In brief
IP Australia has released draft legislation implementing the Federal Government's response to the Productivity Commission's inquiry into IP arrangements. Senior Associate Lauren John reports.
Late last year, IP Australia released an exposure draft of the legislation that will partially implement the Government's response to the Productivity Commission's final report on its inquiry into Australia's IP arrangements. The consultation period finished in December 2017. IP Australia received 19 non confidential submissions (which can be read here).
The draft legislation includes, significantly, amendments to:
- commence abolishing the innovation patent system; and
- clarify the circumstances when parallel importation of trade marked goods doesn't infringe a registered trade mark.

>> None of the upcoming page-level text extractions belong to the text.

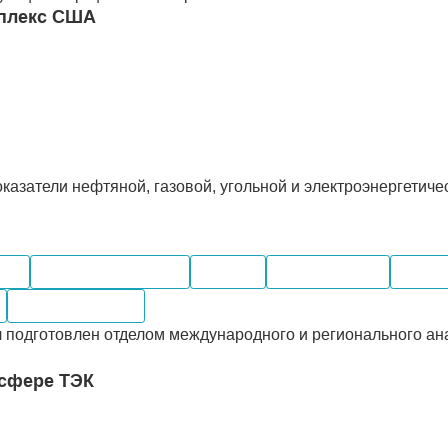
мплекс США
азатели нефтяной, газовой, угольной и электроэнергетичес
оль
Электроэнергетика
Добыча
Производство
Поста
Месторождения
 подготовлен отделом международного и регионального ан
 сфере ТЭК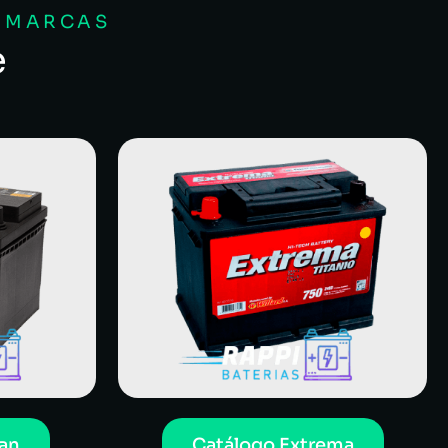
S MARCAS
e
an
Catálogo Extrema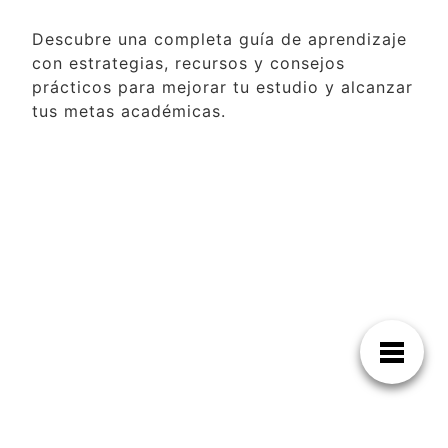
Descubre una completa guía de aprendizaje
con estrategias, recursos y consejos
prácticos para mejorar tu estudio y alcanzar
tus metas académicas.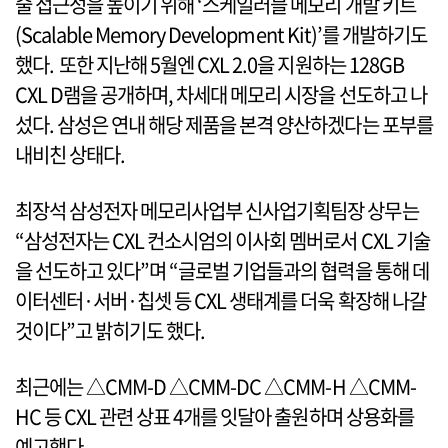
술 접근성을 높이기 위해 ‘스케일러블 메모리 개발 키트
(Scalable Memory Development Kit)’를 개발하기도
했다. 또한 지난해 5월엔 CXL 2.0을 지원하는 128GB
CXL D램을 공개하며, 차세대 메모리 시장을 선도하고 나
섰다. 삼성은 연내 해당 제품을 본격 양산하겠다는 포부를
내비친 상태다.
최장석 삼성전자 메모리사업부 신사업기획팀장 상무는
“삼성전자는 CXL 컨소시엄의 이사회 멤버로서 CXL 기술
을 선도하고 있다”며 “글로벌 기업들과의 협력을 통해 데
이터센터·서버·칩셋 등 CXL 생태계를 더욱 확장해 나갈
것이다”고 밝히기도 했다.
최근에는 △CMM-D △CMM-DC △CMM-H △CMM-
HC 등 CXL 관련 상표 4개를 잇달아 출원하며 상용화를
예고했다.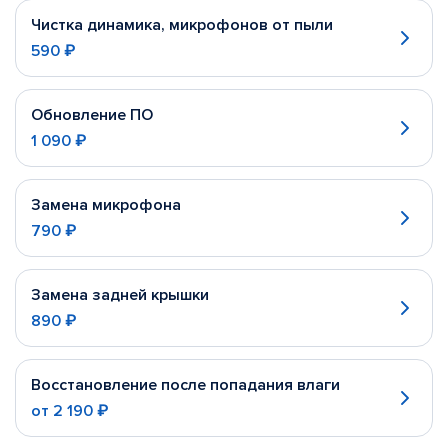
Чистка динамика, микрофонов от пыли
590 ₽
Обновление ПО
1 090 ₽
Замена микрофона
790 ₽
Замена задней крышки
890 ₽
Восстановление после попадания влаги
от
2 190 ₽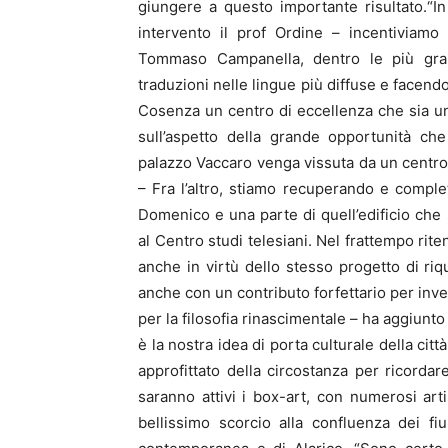
giungere a questo importante risultato.“
intervento il prof Ordine – incentiviamo
Tommaso Campanella, dentro le più gran
traduzioni nelle lingue più diffuse e facendo 
Cosenza un centro di eccellenza che sia un
sull’aspetto della grande opportunità ch
palazzo Vaccaro venga vissuta da un centro s
– Fra l’altro, stiamo recuperando e comp
Domenico e una parte di quell’edificio che s
al Centro studi telesiani. Nel frattempo rit
anche in virtù dello stesso progetto di riq
anche con un contributo forfettario per inves
per la filosofia rinascimentale – ha aggiun
è la nostra idea di porta culturale della citt
approfittato della circostanza per ricordar
saranno attivi i box-art, con numerosi artis
bellissimo scorcio alla confluenza dei fiu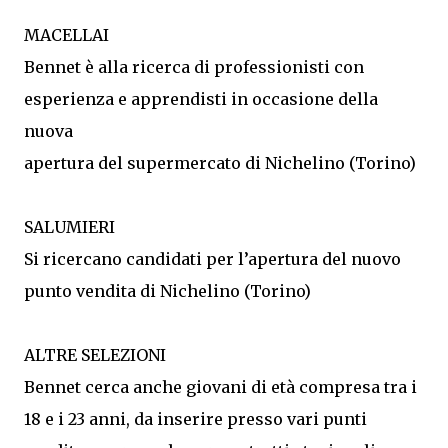
MACELLAI
Bennet è alla ricerca di professionisti con
esperienza e apprendisti in occasione della
nuova
apertura del supermercato di Nichelino (Torino)
SALUMIERI
Si ricercano candidati per l’apertura del nuovo
punto vendita di Nichelino (Torino)
ALTRE SELEZIONI
Bennet cerca anche giovani di età compresa tra i
18 e i 23 anni, da inserire presso vari punti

Changes to parallel importation laws
Currently, section 123(1) of the Trade Marks Act 1995 (Cth) provides that an importer of trade marked goods won't commit an infringing act if the trade mark was applied to the goods 'by, or with the consent of, the registered owner of the trade mark'. Although expressed quite simply, s123(1)'s interpretation and application have proved challenging.
The legislation's exposure draft proposed replacing s123(1) with a new, and rather wordy, s122A that would apply to any infringement actions brought after it commences. The new provision is intended to reduce the evidentiary burden on the importer (who will only have to establish it was 'reasonable to assume' the trade mark had been applied with consent). A number of submissions IP Australia received raised concerns about s122A's lack of clarity and suggested it may have unintended consequences, so it will be interesting to see if, and how, the Bill addresses those concerns.
Abolition of the innovation patent system
The proposed amendments in the exposure draft would see the innovation patent system 'phased out', rather than abolished. The proposed amendments to the Patents Act 1990 (Cth) would take effect 12 months after the amending Act receives Royal Assent – most likely, sometime in 2019. They mean that IP Australia would no longer be able to:
- grant an innovation patent on an application with an effective filing date on or after the day the amendments take effect; or
- certify a claim of an innovation patent with a priority date on or after that day (an innovation patent must be certified before it can be enforced).
The current regime would continue to operate for existing applications. Also, the existing rights to file divisional applications and convert a standard patent to an innovation patent would remain for any patent/application filed before the amendments took effect.
Wait… there's more!
IP Australia has undertaken separate consultation on proposed reforms to implement other aspects of the Government's response, including amending Australia's inventive step requirements for patents. We'll continue to keep you updated on the likely timing and form of any proposed amendments to Australia's IP laws.